The causes of amenorrhea may be as follows:

  1. disorders of uterine blood discharge, mostly connected with uterine and cervical disorders
  2. ovarian conditions
  3. anterior pituitary gland disorders
  4. hypothalamic disorders

Process of discovering causes is a gradual one and starts with a detailed conversation with a patient. During the course of a conversation we find out about stress levels, family history of similar conditions, eating and growth disorders. This is followed by a gynecologic examination, ultrasound, induced bleeding by progestins and, when necessary, examination of hormone status.

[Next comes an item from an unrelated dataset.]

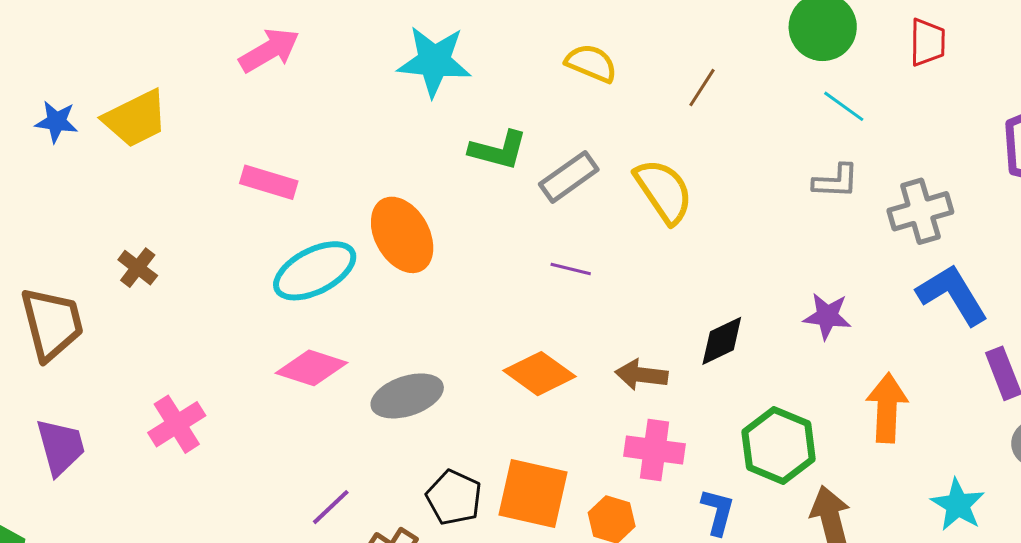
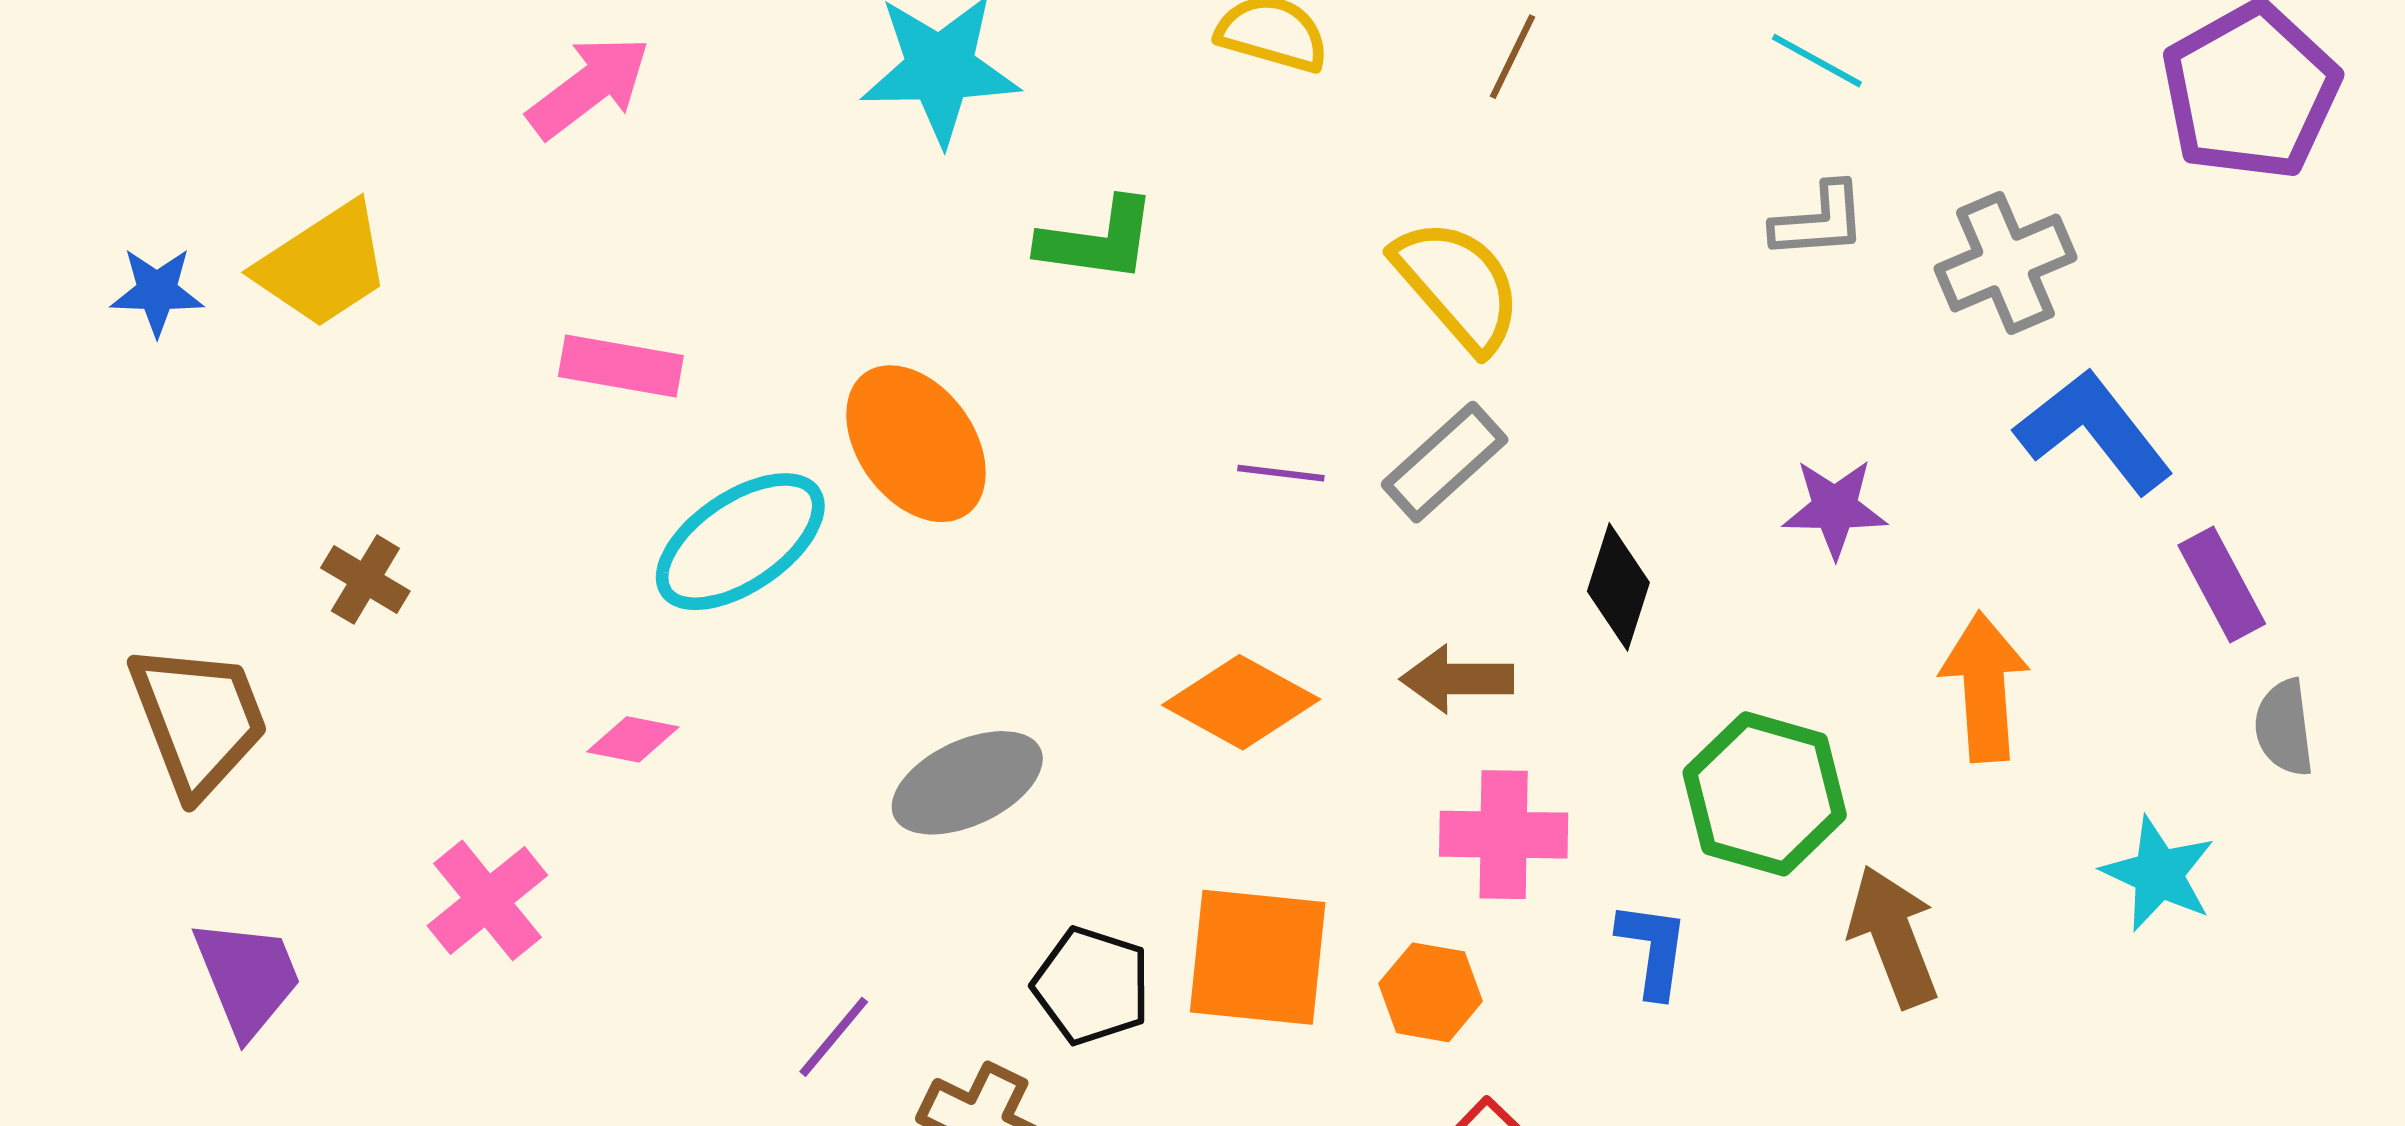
gray rectangle: (569, 177) -> (1445, 462), moved
black diamond: (722, 341) -> (1618, 587), turned -40
pink diamond: (311, 368) -> (633, 739), moved, size x0.6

Causes of amenorrhea may be:

1. disorders of uterine blood discharge, mostly connected with uterine and cervical conditions

– Asherman’s syndrome (AS) – adhaesions of intrauterine cavity, usually caused by curettage

– absence of some or all female sex organs (Küster Rokitansky syndrome, testicular feminisation syndrome)

2. ovarian conditions

– chromosome disorders (Turner syndrome, mosaicisms, resistant ovary syndrome) – (early) menopause – elevated FSH in blood

3. anterior pituitary gland disorders

– galactorrhea – breast milk discharge, usually caused by elevated prolactin in blood

4. hypothalamic disorders

– hypothalamic amenorrhea – disrupted hormonal production by the hypothalamus

– weight loss

– eating disorders

– anorexia, bulimia

– extensive exercising

– anovulation – absence of ovulation

– hypothyroidism (underactive thyroid gland) – identified by elevated levels of thyroid-stimulating hormone (TSH)

Since in the case of amenorrhea there is no ovulation, all of the above causes induce infertility, at least temporarily. Some are unfortunately hard or even impossible to treat.